Georgia - So there are examples of people using this kind of mimicking of evolution to design the best kind of antennae or to design mirrors that can funnel light for solar panels, and things like that and there's no reason, in principle, that it can't be used to try and make intelligent computers.
Graihagh - In a way then these computers are thinking outside the box. They're thinking in ways that humans wouldn't be able to think unless thinking of ways that they can change and evolve to be much better in their design than perhaps we even could design them to be.
Georgia - Well, I'd hold you back on the word thinking there. There is no thinking going on. It is just making random changes in this code and then, by just simply testing and changing, and testing and changing again, the actual effect we get is something that looks like this robot has been really creative and has solved the problem but really, it's just using this random process of evolution.
Graihagh - By having this process being random, I'm assuming that's not perfect. There aren't environmental pressures which say, do this, it's completely random, so surely there's got to be a catch here.
Georgia - You've got your finger on it right there. So the thing about evolution; it doesn't say let's go and have great big brains, that's exactly what we need. There are a whole host of things that might be selected for. There's also the problem that evolution, unfortunately, takes millions of years so we want to speed the process up. And the other problem is mutations - I mentioned them earlier -they're often bad. If you think about mutations, they're associated with things like cancer, but we have the advantage here so we can be a bit sneaky. We can say only good mutations in the code from now on, we can speed up generation times and things like that, and we can say we only want it to be selected for intelligence. So we have these advantages here over evolution, but it's still not clear if it will actually be enough to get these super-intelligent computers.

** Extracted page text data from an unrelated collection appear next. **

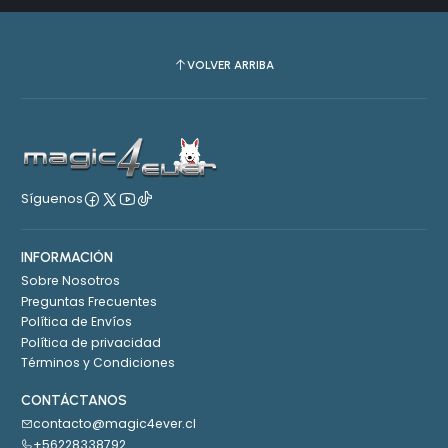
VOLVER ARRIBA
Síguenos
INFORMACIÓN
Sobre Nosotros
Preguntas Frecuentes
Política de Envíos
Política de privacidad
Términos y Condiciones
CONTÁCTANOS
contacto@magic4ever.cl
+56228338792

36:33 - How one man is copying the brain
How one man is copying the brain
with Dr Richard Turner, University of Cambridge
Another way to create artificial intelligence is to copy the human brain. But it'll have to be done in stages. Step one is to copy how our senses made sense of the world and Richard Turner is focusing on hearing. This has proven tricky though, as he explained to Graihagh Jackson...
Richard - Well simply put the brain is the most complicated that we know about in the whole universe at the moment. It contains, roughly speaking, 100 billion neurons which are wired in an incredibly complicated way and it's able to use that structure to process incoming information, make decisions about what it should do in light of that information action those decisions i.e. make your muscles move. At the moment, we know next to nothing about how that entire system carries out those three basic, fundamental operations, although by looking at particular parts of the system where we think we know what the functionality is, we are able to make some small progress.
Graihagh - When you say some small progress, you mean in copying or what you might call reverse engineering the brain?
Richard - Both. So I've been looking at the principles by which people process sounds and can they be used to developed computer systems for processing sounds in the same ways that people do.
Graihagh - How we process sound is remarkable. Right now, if you stopped what you're doing, how many different sounds can you hear? 3? 4? 5? 10? Yet, you can still listen to me and not be distracted by all those sounds. Now, think about it from a machine's perspective. How does it know which sounds to ignore and which ones to pay attention to? Well, Richard's got that sorted. by understanding the statistics of a sound, you can make a machine learn to distinguish different noises from a camping trip say...
Richard - In the clip I start by a campfire and then you'll hear my footsteps as I walk through gravel. Then I go past a babbling stream and the wind then starts to get stronger, and I unzip my tent and get in and it turns out I do this just in time because it starts to rain...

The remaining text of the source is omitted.